One Pilot, three Gunners and a Wasted Youth fire this Velvet Revolver

Can we get through an interview with one of the members of Velvet Revolver without discussing eyeliner, drug addiction and Axl Rose? Since the interviewee is guitarist Dave Kushner, we can at least avoid two out of three. Those topics are evergreen when it comes to Velvet Revolver, a band made up of three Guns N' Roses alums (guitarist Slash, bassist Duff McKagan and drummer Matt Sorum) as well as Kushner and former Stone Temple Pilots frontman Scott Weiland.

So before getting to what's happening with the band, it's only fair to promise a moratorium on drugs and eyeliner queries.

As for Axl?

"I think if Scott (Weiland) or I saw something about Axl or whatever, we might just bring it up out of conversation because those guys know him," Kushner said in a recent telephone interview.

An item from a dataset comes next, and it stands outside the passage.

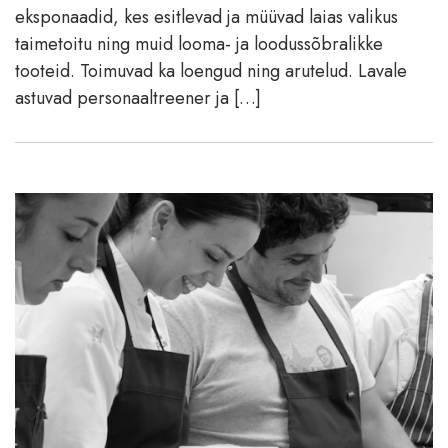
eksponaadid, kes esitlevad ja müüvad laias valikus
taimetoitu ning muid looma- ja loodussõbralikke
tooteid. Toimuvad ka loengud ning arutelud. Lavale
astuvad personaaltreener ja […]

"It's just like if some guy you used to work with, and I hung out with him or heard a story about him, just because I knew you knew him, I'd be like, 'Hey dude, so-and-so did this or that.' It's just because there's an interest there. But it doesn't come up that much." (Uh... come again, dude?)

After almost a full year on the road, the five California rockers who make up Velvet Revolver have become a band in the truest sense. What once was a collection of acquaintances who got together to make an album has turned into a tight-knit group of (mostly) reformed musicians coping with endless tour dates.

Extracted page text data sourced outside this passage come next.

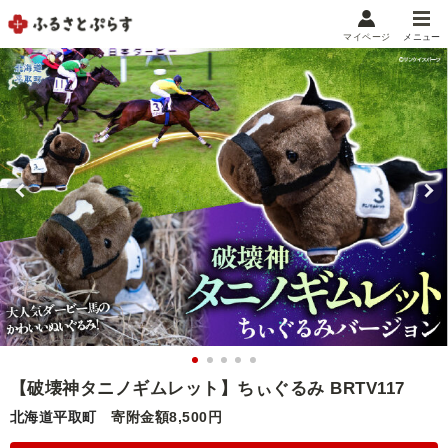
マイページ
メニュー
マイメニュー
マイページ
お気に入り
閲覧履歴
メニュー
お礼の品から探す
お礼の品をカテゴリや金額で絞り込み
自治体から探す
ランキング
【破壊神タニノギムレット】ちぃぐるみ BRTV117
北海道平取町
寄附金額8,500円
特集・おすすめ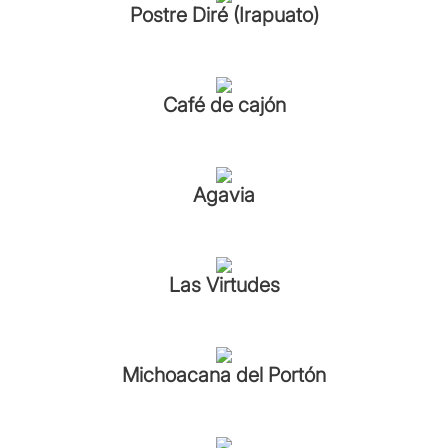
Postre Diré (Irapuato)
Café de cajón
Agavia
Las Virtudes
Michoacana del Portón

Just don't call them a supergroup. After all, as Kushner told Rolling Stone last year, "This can't be a supergroup. Otherwise, I wouldn't be in it." Asked to verify the remark, he laughs and cracks, "There was a time that I was in Led Zeppelin, but besides that..."

Actually, he played in the band Wasted Youth, and in another band with guitarist Dave Navarro (Red Hot Chili Peppers, Jane's Addiction), which means Kushner well knows the Hollywood rock scene. But until he joined the Revolver, Kushner never played to thousands of fans, sold records by the hundreds of thousands or made lots of money.

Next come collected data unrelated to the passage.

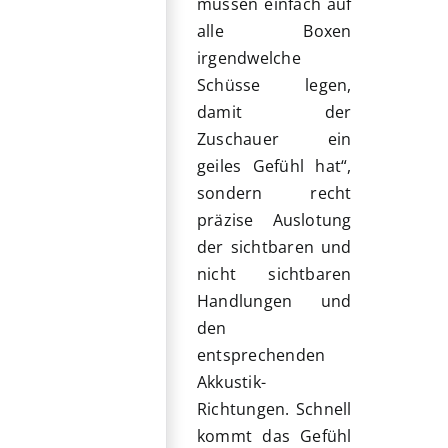
müssen einfach auf
alle Boxen
irgendwelche
Schüsse legen,
damit der
Zuschauer ein
geiles Gefühl hat“,
sondern recht
präzise Auslotung
der sichtbaren und
nicht sichtbaren
Handlungen und
den
entsprechenden
Akkustik-
Richtungen. Schnell
kommt das Gefühl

"It's great and I'm beyond grateful to be where I am, but it also doesn't fix all your problems," Kushner said. "If you're all frustrated, you're just in a house instead of an apartment doing it. You're still frustrated, you're still scared. It's just a matter of geography, really."

And a matter of miracles that any of them made it this far. Velvet Revolver began with a 2002 jam session involving Sorum, Slash and McKagan at a benefit for the family of the late drummer Randy Castillo (who played with Motley Crue and Ozzy Osbourne, among others). The ex-Gunners enjoyed the on-off gig and decided to form a new band. They enlisted Kushner, a schoolboy pal of Slash's and former member of McKagan's band, Loaded.

The newly christened Velvet Revolver lacked just a single ingredient: a lead singer. Numerous candidates were considered and then scrapped. Among them: former Skid Row screamer Sebastian Bach and Buckcherry's Josh Todd. In the end, Weiland got the gig and subsequently was arrested — twice, on charges of drug possession and driving under the influence — during the recording of Contraband. He was sentenced to a detox center.

Weiland needed judicial permission to attend recording sessions, and the industry and media had a field day cracking jokes about the new band. Seems only Slash and company could find a lead singer less reliable than Axl Rose. Despite Weiland's legal and drug woes, he finished the record (which is more than can be said of Rose's GN'R project Chinese Democracy, an album a decade in the making and described by The New York Times as the most expensive in the history of the music industry).

Even more surprising, Contraband is a good one. Released last June, it sounds exactly as it should: a cross between Guns n' Roses and STP — the blend of heavy metal and alternative rock Kushner favors. Velvet Revolver's debut has now sold more than 1.6 million copies, according to Nielsen SoundScan. Three singles — the chugging rocker "Slither," Weiland's autobiographical addiction ballad "Fall to Pieces" and the scorching "Dirty Little Thing" — have scored at rock radio (what's left of rock radio, anyway) and on VH1.

As their upcoming headlining gig at Verizon Wireless Amphitheatre demonstrates, Velvet Revolver has graduated to large-scale venues after playing mid-sized theaters last summer. For a bunch of rock & roll reprobates, they display a solid work ethic, as well. A live concert DVD is scheduled for later this year, with a second studio album following as soon as December. For the moment, they're continuing what seems to be an endless tour. IN fact, they'll be swinging back through Charlotte in September as part of Ozzfest, also at Verizon.)

"That's why STP and Guns n' Roses did what they did, because they're bands that love to tour and love to play," said Kushner. "We're just grateful people want to see us."

With or without eyeliner, right?

Velvet Revolver plays Verizon Wireless Amphitheatre, with Hoobastank, at 7pm, Sunday, May 22. Tickets are $23.50-$39.50.